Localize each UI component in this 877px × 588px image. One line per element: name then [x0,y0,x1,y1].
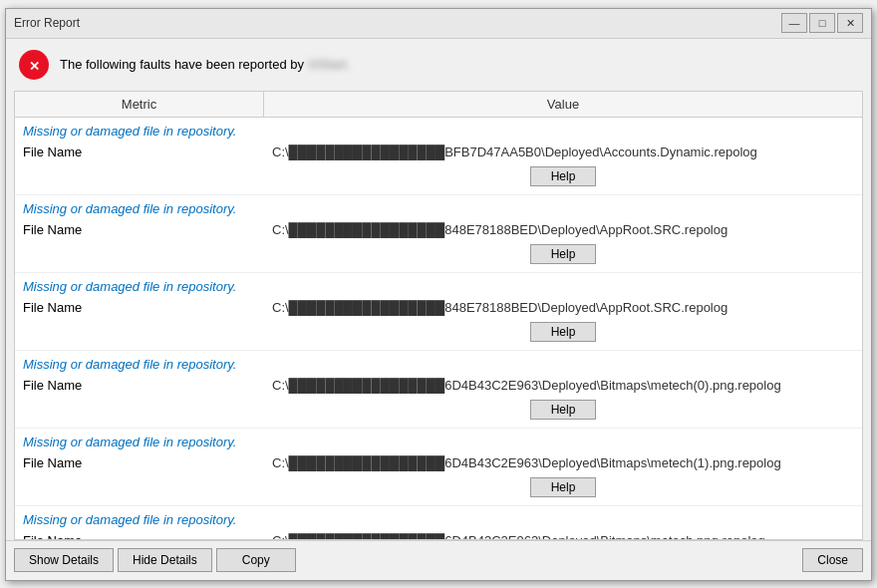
error-icon: ✕ [18,49,50,81]
header-message: The following faults have been reported … [60,57,350,72]
table-header: Metric Value [15,92,862,118]
fault-row: Missing or damaged file in repository. [15,195,862,219]
fault-value-empty [264,438,862,443]
window-title: Error Report [14,16,781,30]
help-row: Help [15,396,862,428]
error-report-window: Error Report — □ ✕ ✕ The following fault… [5,8,872,581]
help-button-3[interactable]: Help [530,400,597,420]
fault-label: Missing or damaged file in repository. [15,118,264,142]
error-section-5: Missing or damaged file in repository. F… [15,506,862,540]
help-cell: Help [264,396,862,428]
metric-label: File Name [15,142,264,162]
filename-row: File Name C:\█████████████████6D4B43C2E9… [15,375,862,396]
column-value: Value [264,92,862,117]
help-row: Help [15,473,862,505]
fault-row: Missing or damaged file in repository. [15,351,862,375]
help-spacer [15,162,264,194]
filename-row: File Name C:\█████████████████BFB7D47AA5… [15,142,862,162]
file-value: C:\█████████████████6D4B43C2E963\Deploye… [264,452,862,473]
minimize-button[interactable]: — [781,13,807,33]
help-cell: Help [264,162,862,194]
help-row: Help [15,240,862,272]
fault-row: Missing or damaged file in repository. [15,506,862,530]
svg-text:✕: ✕ [29,59,40,74]
filename-row: File Name C:\█████████████████6D4B43C2E9… [15,452,862,473]
fault-value-empty [264,515,862,521]
help-button-2[interactable]: Help [530,322,597,342]
metric-label: File Name [15,530,264,540]
metric-label: File Name [15,375,264,396]
title-bar: Error Report — □ ✕ [6,9,871,39]
file-value: C:\█████████████████848E78188BED\Deploye… [264,297,862,318]
help-spacer [15,396,264,428]
close-button[interactable]: ✕ [837,13,863,33]
close-footer-button[interactable]: Close [802,548,863,572]
help-button-4[interactable]: Help [530,477,597,497]
filename-row: File Name C:\█████████████████848E78188B… [15,297,862,318]
help-cell: Help [264,240,862,272]
help-spacer [15,240,264,272]
fault-value-empty [264,360,862,366]
metric-label: File Name [15,297,264,318]
error-section-3: Missing or damaged file in repository. F… [15,351,862,429]
help-spacer [15,318,264,350]
error-section-2: Missing or damaged file in repository. F… [15,273,862,351]
file-value: C:\█████████████████BFB7D47AA5B0\Deploye… [264,142,862,162]
fault-label: Missing or damaged file in repository. [15,506,264,530]
fault-label: Missing or damaged file in repository. [15,195,264,219]
help-button-0[interactable]: Help [530,166,597,186]
help-row: Help [15,162,862,194]
file-value: C:\█████████████████848E78188BED\Deploye… [264,219,862,240]
error-section-0: Missing or damaged file in repository. F… [15,118,862,195]
fault-label: Missing or damaged file in repository. [15,273,264,297]
copy-button[interactable]: Copy [216,548,296,572]
fault-label: Missing or damaged file in repository. [15,351,264,375]
fault-row: Missing or damaged file in repository. [15,429,862,452]
header-area: ✕ The following faults have been reporte… [6,39,871,91]
error-rows: Missing or damaged file in repository. F… [15,118,862,540]
filename-row: File Name C:\█████████████████6D4B43C2E9… [15,530,862,540]
hide-details-button[interactable]: Hide Details [118,548,212,572]
error-section-4: Missing or damaged file in repository. F… [15,429,862,506]
fault-value-empty [264,282,862,288]
help-button-1[interactable]: Help [530,244,597,264]
footer: Show Details Hide Details Copy Close [6,540,871,580]
column-metric: Metric [15,92,264,117]
fault-value-empty [264,204,862,210]
fault-row: Missing or damaged file in repository. [15,118,862,142]
fault-label: Missing or damaged file in repository. [15,429,264,452]
file-value: C:\█████████████████6D4B43C2E963\Deploye… [264,530,862,540]
metric-label: File Name [15,219,264,240]
window-controls: — □ ✕ [781,13,863,33]
help-cell: Help [264,473,862,505]
fault-row: Missing or damaged file in repository. [15,273,862,297]
metric-label: File Name [15,452,264,473]
help-cell: Help [264,318,862,350]
fault-value-empty [264,127,862,133]
help-row: Help [15,318,862,350]
error-table[interactable]: Metric Value Missing or damaged file in … [14,91,863,540]
help-spacer [15,473,264,505]
maximize-button[interactable]: □ [809,13,835,33]
show-details-button[interactable]: Show Details [14,548,114,572]
error-section-1: Missing or damaged file in repository. F… [15,195,862,273]
file-value: C:\█████████████████6D4B43C2E963\Deploye… [264,375,862,396]
filename-row: File Name C:\█████████████████848E78188B… [15,219,862,240]
reporter-name: ViStart. [308,57,350,72]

§ TASK
If the listing above includes images, copy every line of it exactly except those images.

§ THE COMPLETED TASK
Localize each UI component in this 877px × 588px image. One line per element: name then [x0,y0,x1,y1].
error-icon: ✕ [18,49,50,81]
header-message: The following faults have been reported … [60,57,350,72]
table-header: Metric Value [15,92,862,118]
fault-row: Missing or damaged file in repository. [15,195,862,219]
fault-value-empty [264,438,862,443]
window-title: Error Report [14,16,781,30]
help-row: Help [15,396,862,428]
error-report-window: Error Report — □ ✕ ✕ The following fault… [5,8,872,581]
help-button-3[interactable]: Help [530,400,597,420]
fault-label: Missing or damaged file in repository. [15,118,264,142]
error-section-5: Missing or damaged file in repository. F… [15,506,862,540]
help-cell: Help [264,396,862,428]
metric-label: File Name [15,142,264,162]
filename-row: File Name C:\█████████████████6D4B43C2E9… [15,375,862,396]
column-value: Value [264,92,862,117]
help-row: Help [15,473,862,505]
fault-row: Missing or damaged file in repository. [15,351,862,375]
help-spacer [15,162,264,194]
filename-row: File Name C:\█████████████████BFB7D47AA5… [15,142,862,162]
file-value: C:\█████████████████6D4B43C2E963\Deploye… [264,452,862,473]
minimize-button[interactable]: — [781,13,807,33]
help-cell: Help [264,162,862,194]
help-row: Help [15,240,862,272]
fault-row: Missing or damaged file in repository. [15,506,862,530]
svg-text:✕: ✕ [29,59,40,74]
filename-row: File Name C:\█████████████████6D4B43C2E9… [15,452,862,473]
fault-value-empty [264,515,862,521]
help-button-2[interactable]: Help [530,322,597,342]
metric-label: File Name [15,530,264,540]
metric-label: File Name [15,375,264,396]
title-bar: Error Report — □ ✕ [6,9,871,39]
file-value: C:\█████████████████848E78188BED\Deploye… [264,297,862,318]
help-spacer [15,396,264,428]
close-button[interactable]: ✕ [837,13,863,33]
close-footer-button[interactable]: Close [802,548,863,572]
help-button-4[interactable]: Help [530,477,597,497]
filename-row: File Name C:\█████████████████848E78188B… [15,297,862,318]
help-cell: Help [264,240,862,272]
help-spacer [15,240,264,272]
fault-value-empty [264,360,862,366]
metric-label: File Name [15,297,264,318]
error-section-3: Missing or damaged file in repository. F… [15,351,862,429]
help-spacer [15,318,264,350]
error-section-2: Missing or damaged file in repository. F… [15,273,862,351]
file-value: C:\█████████████████BFB7D47AA5B0\Deploye… [264,142,862,162]
fault-label: Missing or damaged file in repository. [15,506,264,530]
fault-label: Missing or damaged file in repository. [15,195,264,219]
help-button-0[interactable]: Help [530,166,597,186]
help-row: Help [15,162,862,194]
file-value: C:\█████████████████848E78188BED\Deploye… [264,219,862,240]
error-section-0: Missing or damaged file in repository. F… [15,118,862,195]
fault-label: Missing or damaged file in repository. [15,273,264,297]
copy-button[interactable]: Copy [216,548,296,572]
fault-label: Missing or damaged file in repository. [15,351,264,375]
fault-row: Missing or damaged file in repository. [15,429,862,452]
header-area: ✕ The following faults have been reporte… [6,39,871,91]
error-rows: Missing or damaged file in repository. F… [15,118,862,540]
filename-row: File Name C:\█████████████████6D4B43C2E9… [15,530,862,540]
hide-details-button[interactable]: Hide Details [118,548,212,572]
error-section-4: Missing or damaged file in repository. F… [15,429,862,506]
fault-value-empty [264,282,862,288]
help-button-1[interactable]: Help [530,244,597,264]
footer: Show Details Hide Details Copy Close [6,540,871,580]
column-metric: Metric [15,92,264,117]
fault-value-empty [264,204,862,210]
fault-row: Missing or damaged file in repository. [15,118,862,142]
fault-label: Missing or damaged file in repository. [15,429,264,452]
file-value: C:\█████████████████6D4B43C2E963\Deploye… [264,530,862,540]
metric-label: File Name [15,219,264,240]
window-controls: — □ ✕ [781,13,863,33]
help-cell: Help [264,473,862,505]
fault-row: Missing or damaged file in repository. [15,273,862,297]
metric-label: File Name [15,452,264,473]
help-cell: Help [264,318,862,350]
fault-value-empty [264,127,862,133]
help-row: Help [15,318,862,350]
error-table[interactable]: Metric Value Missing or damaged file in … [14,91,863,540]
help-spacer [15,473,264,505]
maximize-button[interactable]: □ [809,13,835,33]
show-details-button[interactable]: Show Details [14,548,114,572]
error-section-1: Missing or damaged file in repository. F… [15,195,862,273]
file-value: C:\█████████████████6D4B43C2E963\Deploye… [264,375,862,396]
filename-row: File Name C:\█████████████████848E78188B… [15,219,862,240]
reporter-name: ViStart. [308,57,350,72]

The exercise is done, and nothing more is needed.